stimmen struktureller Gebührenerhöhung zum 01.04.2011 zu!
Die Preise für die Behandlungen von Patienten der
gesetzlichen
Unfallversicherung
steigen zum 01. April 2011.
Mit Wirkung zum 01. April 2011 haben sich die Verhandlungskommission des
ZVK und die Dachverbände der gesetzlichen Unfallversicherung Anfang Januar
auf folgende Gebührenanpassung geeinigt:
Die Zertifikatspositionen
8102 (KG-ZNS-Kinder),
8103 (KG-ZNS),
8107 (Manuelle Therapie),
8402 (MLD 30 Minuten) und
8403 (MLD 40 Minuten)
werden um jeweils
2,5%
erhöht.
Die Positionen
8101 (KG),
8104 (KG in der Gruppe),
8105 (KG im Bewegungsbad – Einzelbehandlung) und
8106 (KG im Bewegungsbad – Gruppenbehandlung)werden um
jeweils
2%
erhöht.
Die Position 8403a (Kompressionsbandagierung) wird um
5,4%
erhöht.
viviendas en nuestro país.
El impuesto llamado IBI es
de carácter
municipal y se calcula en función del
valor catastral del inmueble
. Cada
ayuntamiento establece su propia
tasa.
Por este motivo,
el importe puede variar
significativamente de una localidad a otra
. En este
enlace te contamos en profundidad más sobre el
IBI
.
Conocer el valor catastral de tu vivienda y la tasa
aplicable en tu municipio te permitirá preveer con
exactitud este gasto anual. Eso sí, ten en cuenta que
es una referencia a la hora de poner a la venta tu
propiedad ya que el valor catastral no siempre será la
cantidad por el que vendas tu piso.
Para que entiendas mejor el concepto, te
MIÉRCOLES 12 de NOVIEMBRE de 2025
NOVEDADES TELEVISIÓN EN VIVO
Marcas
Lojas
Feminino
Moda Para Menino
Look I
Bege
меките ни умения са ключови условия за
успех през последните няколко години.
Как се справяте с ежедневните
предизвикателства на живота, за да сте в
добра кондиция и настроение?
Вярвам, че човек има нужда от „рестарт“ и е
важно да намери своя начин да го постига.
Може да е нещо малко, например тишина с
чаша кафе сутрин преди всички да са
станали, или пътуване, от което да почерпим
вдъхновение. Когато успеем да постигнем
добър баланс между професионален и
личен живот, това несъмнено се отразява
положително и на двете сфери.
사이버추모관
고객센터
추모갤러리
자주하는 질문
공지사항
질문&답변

...

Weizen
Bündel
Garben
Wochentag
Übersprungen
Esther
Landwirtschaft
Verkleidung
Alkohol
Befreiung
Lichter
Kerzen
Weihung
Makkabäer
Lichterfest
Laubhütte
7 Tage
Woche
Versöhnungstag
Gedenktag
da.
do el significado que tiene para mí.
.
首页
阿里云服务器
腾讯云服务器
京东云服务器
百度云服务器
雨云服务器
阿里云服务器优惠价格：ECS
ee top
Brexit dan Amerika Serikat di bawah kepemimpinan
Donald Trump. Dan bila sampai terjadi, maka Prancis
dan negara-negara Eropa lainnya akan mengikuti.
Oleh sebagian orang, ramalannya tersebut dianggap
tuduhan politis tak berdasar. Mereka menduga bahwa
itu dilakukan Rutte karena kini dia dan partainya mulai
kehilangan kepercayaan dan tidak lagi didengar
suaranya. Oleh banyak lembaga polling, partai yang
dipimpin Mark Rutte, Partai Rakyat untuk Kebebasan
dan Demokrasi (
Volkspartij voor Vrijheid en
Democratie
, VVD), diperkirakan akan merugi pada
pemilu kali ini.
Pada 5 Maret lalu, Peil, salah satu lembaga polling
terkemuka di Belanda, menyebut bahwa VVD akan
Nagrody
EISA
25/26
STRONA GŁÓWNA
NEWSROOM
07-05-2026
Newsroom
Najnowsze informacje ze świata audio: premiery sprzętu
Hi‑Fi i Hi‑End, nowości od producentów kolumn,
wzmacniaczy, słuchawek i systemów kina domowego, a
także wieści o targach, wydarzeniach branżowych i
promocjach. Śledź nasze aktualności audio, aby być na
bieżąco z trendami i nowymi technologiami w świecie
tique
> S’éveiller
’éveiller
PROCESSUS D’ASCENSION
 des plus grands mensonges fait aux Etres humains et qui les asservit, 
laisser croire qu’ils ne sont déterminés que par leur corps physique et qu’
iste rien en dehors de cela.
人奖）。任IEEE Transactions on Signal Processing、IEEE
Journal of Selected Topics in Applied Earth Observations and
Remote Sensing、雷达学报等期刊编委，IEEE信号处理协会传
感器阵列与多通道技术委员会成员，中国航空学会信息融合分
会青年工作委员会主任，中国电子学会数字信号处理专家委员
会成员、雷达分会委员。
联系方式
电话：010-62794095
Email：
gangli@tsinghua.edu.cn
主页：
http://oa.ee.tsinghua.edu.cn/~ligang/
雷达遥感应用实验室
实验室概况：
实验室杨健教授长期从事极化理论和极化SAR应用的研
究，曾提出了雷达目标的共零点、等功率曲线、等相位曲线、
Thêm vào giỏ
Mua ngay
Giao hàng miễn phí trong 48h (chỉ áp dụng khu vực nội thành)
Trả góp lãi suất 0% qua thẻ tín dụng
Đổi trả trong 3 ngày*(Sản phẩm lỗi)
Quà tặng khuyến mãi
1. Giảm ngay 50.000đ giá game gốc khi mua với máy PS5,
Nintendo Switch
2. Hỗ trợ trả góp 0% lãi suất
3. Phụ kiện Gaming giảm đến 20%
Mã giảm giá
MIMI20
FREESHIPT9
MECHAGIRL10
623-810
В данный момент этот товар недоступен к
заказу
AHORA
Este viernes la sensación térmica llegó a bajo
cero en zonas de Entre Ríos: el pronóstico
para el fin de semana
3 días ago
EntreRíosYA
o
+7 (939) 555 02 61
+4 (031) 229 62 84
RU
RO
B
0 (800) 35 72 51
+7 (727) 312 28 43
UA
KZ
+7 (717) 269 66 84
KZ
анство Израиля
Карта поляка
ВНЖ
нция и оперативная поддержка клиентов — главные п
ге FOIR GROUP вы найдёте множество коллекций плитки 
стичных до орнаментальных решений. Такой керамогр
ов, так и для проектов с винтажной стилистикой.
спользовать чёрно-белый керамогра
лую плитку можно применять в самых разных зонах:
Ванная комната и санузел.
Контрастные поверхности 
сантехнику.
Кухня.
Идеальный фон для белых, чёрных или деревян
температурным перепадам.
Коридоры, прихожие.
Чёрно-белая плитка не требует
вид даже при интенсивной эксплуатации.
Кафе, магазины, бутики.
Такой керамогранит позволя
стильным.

---

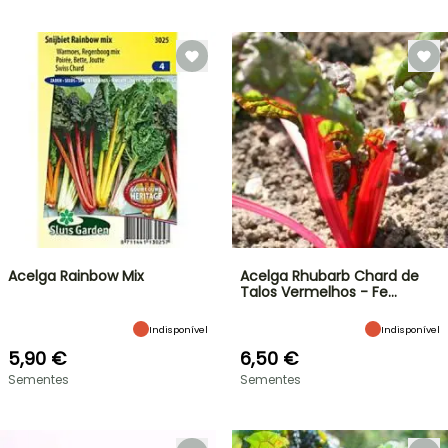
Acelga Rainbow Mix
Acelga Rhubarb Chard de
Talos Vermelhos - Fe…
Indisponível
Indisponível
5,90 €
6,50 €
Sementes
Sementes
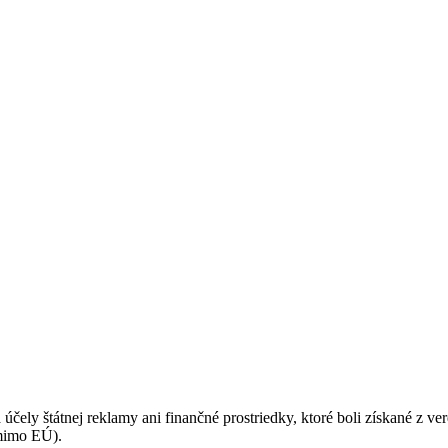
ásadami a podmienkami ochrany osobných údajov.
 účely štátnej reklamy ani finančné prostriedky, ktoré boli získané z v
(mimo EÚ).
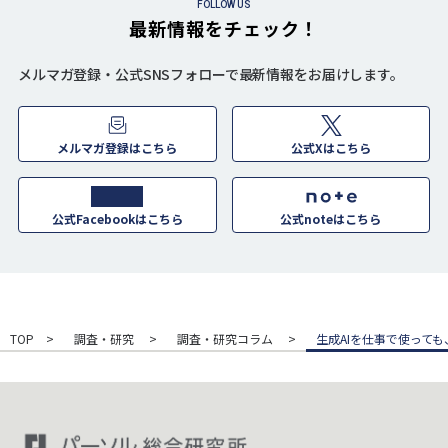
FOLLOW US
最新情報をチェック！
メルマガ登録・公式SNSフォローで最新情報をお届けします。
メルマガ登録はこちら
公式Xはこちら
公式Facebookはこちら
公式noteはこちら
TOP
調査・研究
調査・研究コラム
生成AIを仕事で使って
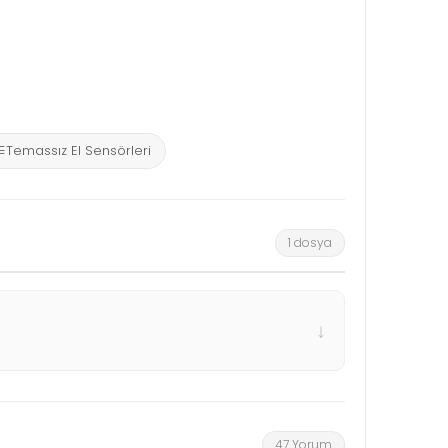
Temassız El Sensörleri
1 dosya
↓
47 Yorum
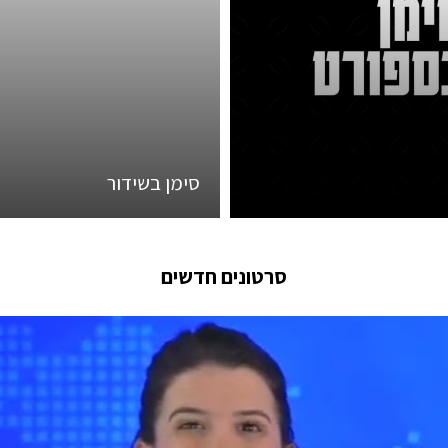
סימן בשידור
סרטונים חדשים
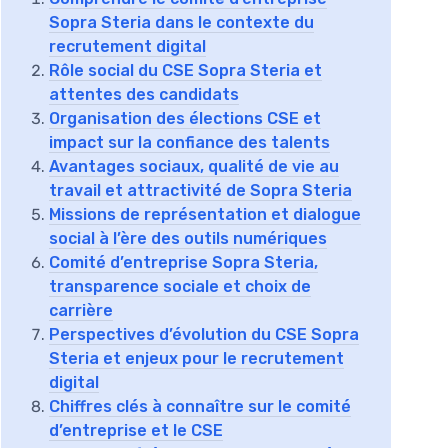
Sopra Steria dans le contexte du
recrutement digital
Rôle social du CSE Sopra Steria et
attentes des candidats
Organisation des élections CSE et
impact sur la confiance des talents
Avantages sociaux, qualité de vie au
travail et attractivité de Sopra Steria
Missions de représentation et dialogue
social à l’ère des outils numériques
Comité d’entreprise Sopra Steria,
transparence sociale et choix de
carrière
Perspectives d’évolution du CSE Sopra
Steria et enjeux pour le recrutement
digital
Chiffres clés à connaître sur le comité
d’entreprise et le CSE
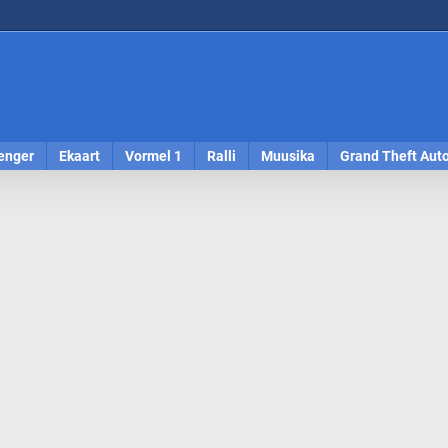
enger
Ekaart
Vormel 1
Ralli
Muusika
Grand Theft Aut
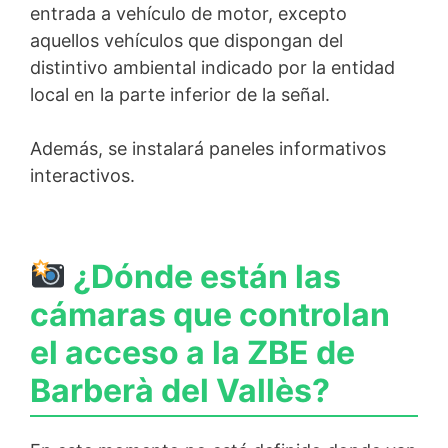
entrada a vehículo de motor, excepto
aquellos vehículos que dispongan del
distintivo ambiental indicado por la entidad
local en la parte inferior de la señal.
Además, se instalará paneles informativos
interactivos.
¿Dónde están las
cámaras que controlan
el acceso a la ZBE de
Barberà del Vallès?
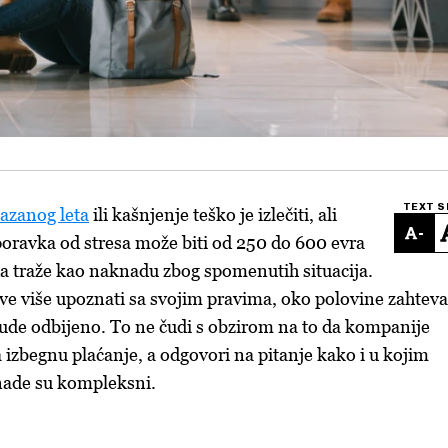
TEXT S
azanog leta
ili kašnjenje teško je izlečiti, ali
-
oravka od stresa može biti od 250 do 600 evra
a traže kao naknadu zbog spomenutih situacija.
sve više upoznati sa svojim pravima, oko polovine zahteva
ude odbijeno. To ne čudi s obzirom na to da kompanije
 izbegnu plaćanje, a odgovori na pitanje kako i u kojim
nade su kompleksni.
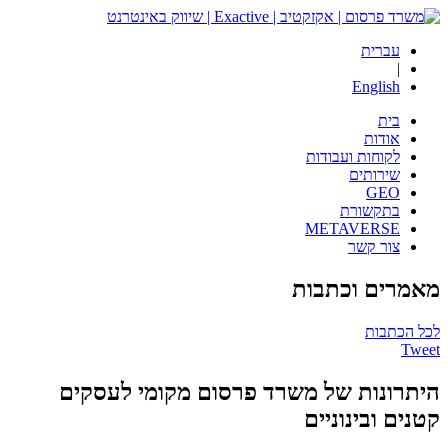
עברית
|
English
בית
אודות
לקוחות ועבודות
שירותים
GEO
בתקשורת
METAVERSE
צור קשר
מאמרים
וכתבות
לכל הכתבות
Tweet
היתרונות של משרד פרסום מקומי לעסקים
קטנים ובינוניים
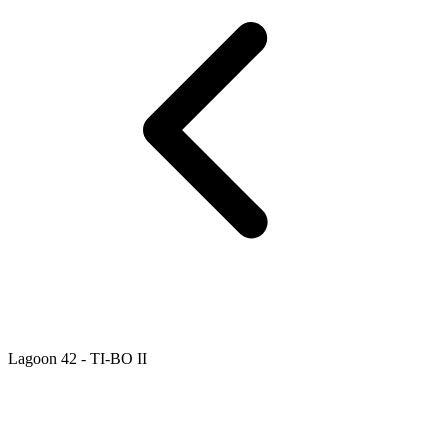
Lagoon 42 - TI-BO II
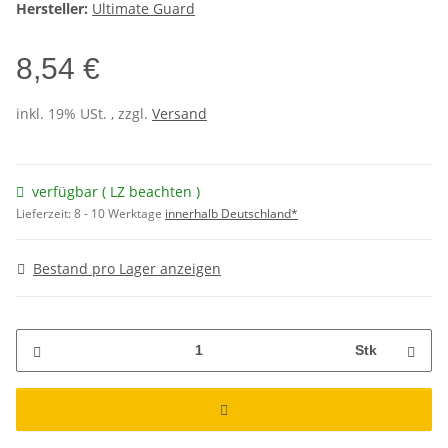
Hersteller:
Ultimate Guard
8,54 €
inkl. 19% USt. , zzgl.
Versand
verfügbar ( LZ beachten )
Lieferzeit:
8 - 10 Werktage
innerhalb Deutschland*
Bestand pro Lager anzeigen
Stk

• [Problem details] Print, without alteration, only the lines above between the one holding "iste rien en dehors de cela." and the one holding "Nintendo Switch", inclusive.

• [Response for this exercise]
iste rien en dehors de cela.
人奖）。任IEEE Transactions on Signal Processing、IEEE
Journal of Selected Topics in Applied Earth Observations and
Remote Sensing、雷达学报等期刊编委，IEEE信号处理协会传
感器阵列与多通道技术委员会成员，中国航空学会信息融合分
会青年工作委员会主任，中国电子学会数字信号处理专家委员
会成员、雷达分会委员。
联系方式
电话：010-62794095
Email：
gangli@tsinghua.edu.cn
主页：
http://oa.ee.tsinghua.edu.cn/~ligang/
雷达遥感应用实验室
实验室概况：
实验室杨健教授长期从事极化理论和极化SAR应用的研
究，曾提出了雷达目标的共零点、等功率曲线、等相位曲线、
Thêm vào giỏ
Mua ngay
Giao hàng miễn phí trong 48h (chỉ áp dụng khu vực nội thành)
Trả góp lãi suất 0% qua thẻ tín dụng
Đổi trả trong 3 ngày*(Sản phẩm lỗi)
Quà tặng khuyến mãi
1. Giảm ngay 50.000đ giá game gốc khi mua với máy PS5,
Nintendo Switch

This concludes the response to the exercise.